Contributed by Ashok Nambiar, MD, Ander Pindzola, MD and Lydia Contis, MD
Published on line in January 2001
The patient is a 72 year-old white male who presented to an outside facility with chest pain of 24 hours duration. The past medical history is significant for sick sinus syndrome for which he recently underwent a cardiac pacemaker placement. Additionally, he has noticed a 20- pound weight loss in the past 8 weeks. Clinical examination, EKG, cardiac enzymes, echocardiography and stress testing were negative for ischemic heart disease. He was however noted to have a markedly elevated WBC count with a lymphocytosis and 55% 'blasts' on the peripheral smear. A bone marrow biopsy was performed, and he was subsequently transferred to the University of Pittsburgh Medical Center with a presumptive diagnosis of acute myelogenous leukemia.

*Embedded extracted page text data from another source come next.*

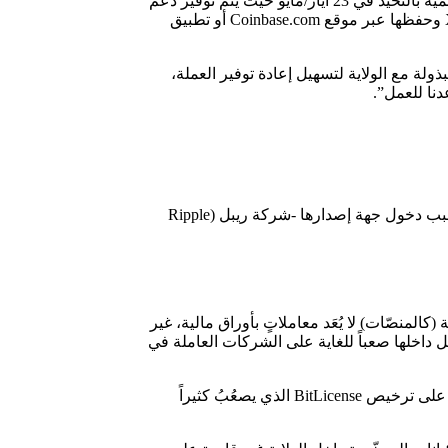
في تفاصيل إعادة منصة coinbasa عملة ريبل للتداول على منصتها أعادت منصة كوينبيس (Coinbase (NASDAQ:COIN)) لتداول العملات الرقمية بالتحيد في 23 أيار/مايو حيث يتم توفير دعم
عملة ريبل (Ripple-XRP) لعملائها المقيمين في ولاية نيويورك، ما سمح لهم بشراء وبيع العملة عبر المنصة مجدداً إضافة إلى تداول عملة XRP وحفظها عبر موقع Coinbase.com أو تطبيق
قد أعلن هذه الأخبار عبر منصة X، مؤكداً على جهود التعاون المبذولة مع الولاية لتسهيل إعادة توفير العملة،
بدأت منصة Coinbase دعم عملة XRP داخل الولايات المتحدة عام 2019، لكن -وفي كانون الثاني/يناير من عام 2021- علقت المنصة تداولها بسبب دخول جهة إصدارها -شركة ريبل (Ripple
 منصتها لاحقاً عام 2021 بعد قرار المحكمة بأنّ بيع عملة XRP عبر الأسواق الثانوية (كالمنصّات) لا يُعَد معاملاتٍ بأوراق مالية، غير
مل داخلها صعباً للغاية على الشركات العاملة في
ففي عام 2015، قدمت الولاية برنامجها BitLicense للترخيص، والذي يحظر على شركات الكريبتو ممارسة أنشطتها داخل الولاية دون الحصول على ترخيص BitLicense الذي يصعُبُ كثيراً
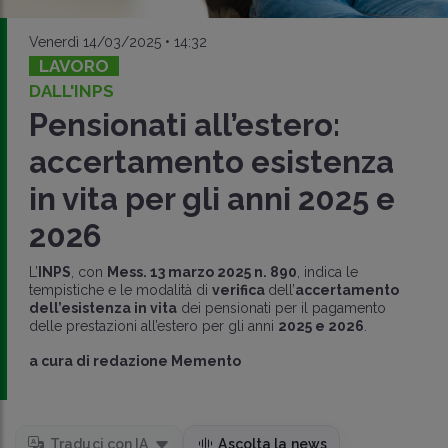
Venerdì 14/03/2025 • 14:32
LAVORO
DALL'INPS
Pensionati all’estero:
accertamento esistenza
in vita per gli anni 2025 e
2026
L’
INPS
, con
Mess. 13 marzo 2025 n. 890
, indica le
tempistiche e le modalità di
verifica
dell’
accertamento
dell’esistenza in vita
dei pensionati per il pagamento
delle prestazioni all’estero per gli anni
2025 e 2026
.
a cura di
redazione Memento
Traduci con IA
Ascolta la news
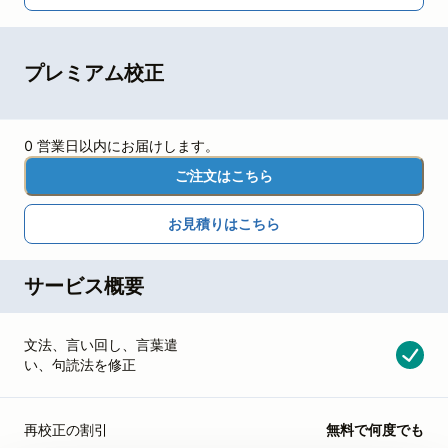
プレミアム校正
0 営業日以内にお届けします。
ご注文はこちら
お見積りはこちら
サービス概要
文法、言い回し、言葉遣
い、句読法を修正
再校正の割引
無料で何度でも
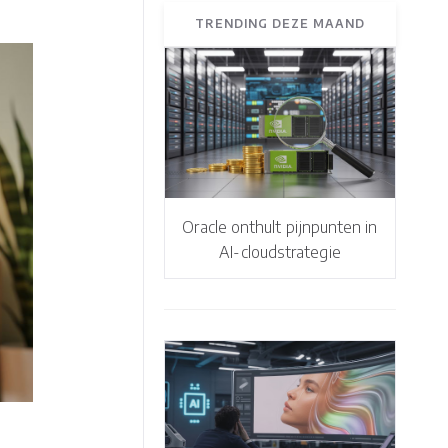
TRENDING DEZE MAAND
Oracle onthult pijnpunten in
AI-cloudstrategie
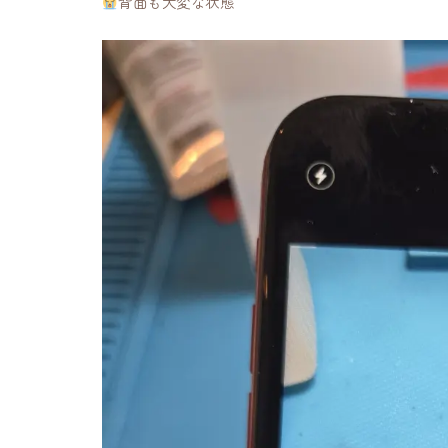
背面も大変な状態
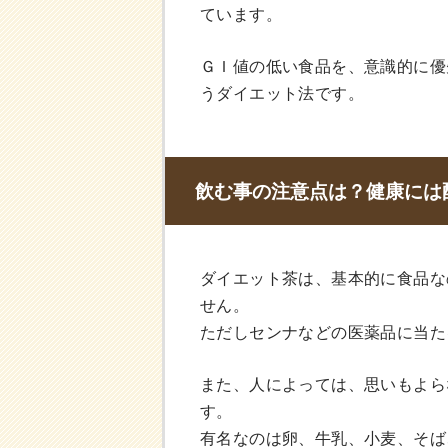
ています。
ＧＩ値の低い食品を、意識的に優
うダイエット法です。
飲む事の注意点は？健康には
ダイエット茶は、基本的に食品な
せん。
ただしセンナなどの医薬品に当た
また、人によっては、思いもよら
す。
有名なのは卵、牛乳、小麦、そば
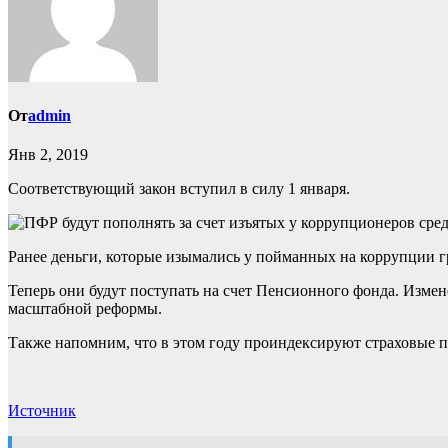
От
admin
Янв 2, 2019
Соответствующий закон вступил в силу 1 января.
Ранее деньги, которые изымались у пойманных на коррупции г
Теперь они будут поступать на счет Пенсионного фонда. Изме
масштабной реформы.
Также напомним, что в этом году проиндексируют страховые пе
Источник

Physical examination showed hepatosplenomegaly. Computerized tomography of the thorax and abdomen showed bilateral pleural effusions, small lymph nodes in the axillae, marked splenomegaly with multiple low-density lesions, and extensive retroperitoneal lymphadenopathy. Bone marrow biopsy was repeated, and the aspirate was sent for flow cytometric immunophenotypic, cytogenetic and molecular genetic studies. No other tissue biopsies were performed.